### YOUR TASK
Nothing other than the lines from the one containing "Segment small bowel" through the close of the entries below should be printed, each exactly.

### MATERIAL FOR THIS EXERCISE
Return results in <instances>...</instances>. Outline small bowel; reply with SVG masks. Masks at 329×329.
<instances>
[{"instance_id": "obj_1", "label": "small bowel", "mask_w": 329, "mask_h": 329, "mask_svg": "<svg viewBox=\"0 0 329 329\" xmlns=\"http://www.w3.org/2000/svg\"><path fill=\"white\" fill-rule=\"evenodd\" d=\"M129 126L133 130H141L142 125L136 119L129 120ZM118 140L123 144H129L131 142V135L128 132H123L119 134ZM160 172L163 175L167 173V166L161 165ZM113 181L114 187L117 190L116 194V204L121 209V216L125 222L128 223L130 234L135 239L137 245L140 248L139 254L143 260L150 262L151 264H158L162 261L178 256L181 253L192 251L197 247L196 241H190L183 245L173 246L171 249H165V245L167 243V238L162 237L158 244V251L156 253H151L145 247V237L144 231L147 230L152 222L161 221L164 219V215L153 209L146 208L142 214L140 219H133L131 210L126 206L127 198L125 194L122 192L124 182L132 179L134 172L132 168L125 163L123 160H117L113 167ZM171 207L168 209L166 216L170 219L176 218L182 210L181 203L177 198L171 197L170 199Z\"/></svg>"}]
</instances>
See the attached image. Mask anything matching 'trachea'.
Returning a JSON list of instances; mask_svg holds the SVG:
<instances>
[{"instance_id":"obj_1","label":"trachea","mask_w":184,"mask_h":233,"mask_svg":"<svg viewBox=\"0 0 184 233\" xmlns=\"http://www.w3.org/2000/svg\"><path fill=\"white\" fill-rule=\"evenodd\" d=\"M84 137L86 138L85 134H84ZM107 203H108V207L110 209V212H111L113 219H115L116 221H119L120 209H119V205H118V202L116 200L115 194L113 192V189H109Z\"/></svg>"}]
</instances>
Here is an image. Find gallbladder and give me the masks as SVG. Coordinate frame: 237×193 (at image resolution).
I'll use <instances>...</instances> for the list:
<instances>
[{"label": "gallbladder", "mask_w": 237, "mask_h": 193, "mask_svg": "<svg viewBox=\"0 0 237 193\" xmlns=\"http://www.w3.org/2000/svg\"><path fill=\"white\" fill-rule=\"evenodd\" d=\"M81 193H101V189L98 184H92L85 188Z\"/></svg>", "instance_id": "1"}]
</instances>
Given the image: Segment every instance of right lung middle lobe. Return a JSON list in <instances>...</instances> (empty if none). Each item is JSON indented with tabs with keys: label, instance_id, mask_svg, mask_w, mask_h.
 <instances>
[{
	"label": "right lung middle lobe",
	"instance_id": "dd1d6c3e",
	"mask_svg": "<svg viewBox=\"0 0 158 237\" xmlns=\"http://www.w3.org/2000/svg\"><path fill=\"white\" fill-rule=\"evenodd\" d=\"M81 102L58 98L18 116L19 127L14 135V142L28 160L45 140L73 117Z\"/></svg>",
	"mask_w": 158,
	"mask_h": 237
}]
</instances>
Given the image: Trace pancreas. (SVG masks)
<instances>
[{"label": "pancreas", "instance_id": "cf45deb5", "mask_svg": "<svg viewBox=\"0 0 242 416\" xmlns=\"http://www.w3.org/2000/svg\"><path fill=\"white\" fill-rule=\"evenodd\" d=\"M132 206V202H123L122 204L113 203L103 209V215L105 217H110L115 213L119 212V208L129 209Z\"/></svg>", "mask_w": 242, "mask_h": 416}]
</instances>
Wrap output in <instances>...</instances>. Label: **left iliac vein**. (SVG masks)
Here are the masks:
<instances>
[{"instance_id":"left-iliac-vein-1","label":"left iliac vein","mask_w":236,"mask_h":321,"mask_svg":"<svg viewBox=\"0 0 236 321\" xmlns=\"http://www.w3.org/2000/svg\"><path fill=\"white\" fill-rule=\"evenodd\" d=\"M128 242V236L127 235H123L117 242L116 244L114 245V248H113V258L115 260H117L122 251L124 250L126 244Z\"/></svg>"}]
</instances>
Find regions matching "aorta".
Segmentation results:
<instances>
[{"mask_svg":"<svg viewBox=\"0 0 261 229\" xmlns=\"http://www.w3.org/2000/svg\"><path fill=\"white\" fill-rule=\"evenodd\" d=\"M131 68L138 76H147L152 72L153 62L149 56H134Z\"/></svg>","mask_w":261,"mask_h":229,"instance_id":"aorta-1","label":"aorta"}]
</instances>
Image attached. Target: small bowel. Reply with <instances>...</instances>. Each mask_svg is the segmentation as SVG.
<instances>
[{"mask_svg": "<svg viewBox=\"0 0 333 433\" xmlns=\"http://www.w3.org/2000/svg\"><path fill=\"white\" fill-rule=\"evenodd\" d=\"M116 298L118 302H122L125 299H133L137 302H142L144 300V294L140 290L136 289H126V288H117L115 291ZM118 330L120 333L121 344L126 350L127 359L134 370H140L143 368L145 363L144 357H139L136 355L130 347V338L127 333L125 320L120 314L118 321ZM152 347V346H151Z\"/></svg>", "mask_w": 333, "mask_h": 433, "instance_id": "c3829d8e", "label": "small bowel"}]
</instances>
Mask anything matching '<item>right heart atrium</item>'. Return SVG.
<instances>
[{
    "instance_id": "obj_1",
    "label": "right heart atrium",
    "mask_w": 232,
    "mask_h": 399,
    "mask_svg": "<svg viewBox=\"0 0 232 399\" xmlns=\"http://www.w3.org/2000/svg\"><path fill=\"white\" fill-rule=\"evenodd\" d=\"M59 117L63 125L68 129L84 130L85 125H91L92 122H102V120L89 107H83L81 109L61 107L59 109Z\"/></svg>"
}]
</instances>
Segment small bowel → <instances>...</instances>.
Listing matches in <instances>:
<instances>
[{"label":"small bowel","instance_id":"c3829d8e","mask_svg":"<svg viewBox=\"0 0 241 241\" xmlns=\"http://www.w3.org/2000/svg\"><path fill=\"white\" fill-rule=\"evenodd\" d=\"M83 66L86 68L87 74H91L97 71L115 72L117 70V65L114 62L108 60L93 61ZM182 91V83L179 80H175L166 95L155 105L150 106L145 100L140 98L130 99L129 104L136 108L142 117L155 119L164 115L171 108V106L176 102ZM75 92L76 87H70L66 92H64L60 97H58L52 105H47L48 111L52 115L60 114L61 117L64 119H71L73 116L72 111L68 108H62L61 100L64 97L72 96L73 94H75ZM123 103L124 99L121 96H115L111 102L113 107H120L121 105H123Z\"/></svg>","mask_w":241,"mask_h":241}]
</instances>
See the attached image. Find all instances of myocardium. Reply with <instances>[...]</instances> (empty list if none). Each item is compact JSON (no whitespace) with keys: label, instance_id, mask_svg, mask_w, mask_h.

### TASK SOLUTION
Segment small bowel → <instances>...</instances>.
Listing matches in <instances>:
<instances>
[{"label":"small bowel","instance_id":"c3829d8e","mask_svg":"<svg viewBox=\"0 0 241 241\" xmlns=\"http://www.w3.org/2000/svg\"><path fill=\"white\" fill-rule=\"evenodd\" d=\"M83 66L86 68L87 74H91L97 71L115 72L117 70V65L114 62L108 60L93 61ZM182 91V83L179 80H175L166 95L155 105L150 106L145 100L140 98L130 99L129 104L136 108L142 117L155 119L164 115L171 108V106L176 102ZM75 92L76 87H70L66 92H64L60 97H58L52 105H47L48 111L52 115L60 114L61 117L64 119H71L73 116L72 111L68 108H62L61 100L64 97L72 96L73 94H75ZM123 103L124 99L121 96H115L111 102L113 107H120L121 105H123Z\"/></svg>","mask_w":241,"mask_h":241}]
</instances>
See the attached image. Find all instances of myocardium. Reply with <instances>[...]</instances> (empty list if none). Each item is compact JSON (no whitespace) with keys: label, instance_id, mask_svg, mask_w, mask_h.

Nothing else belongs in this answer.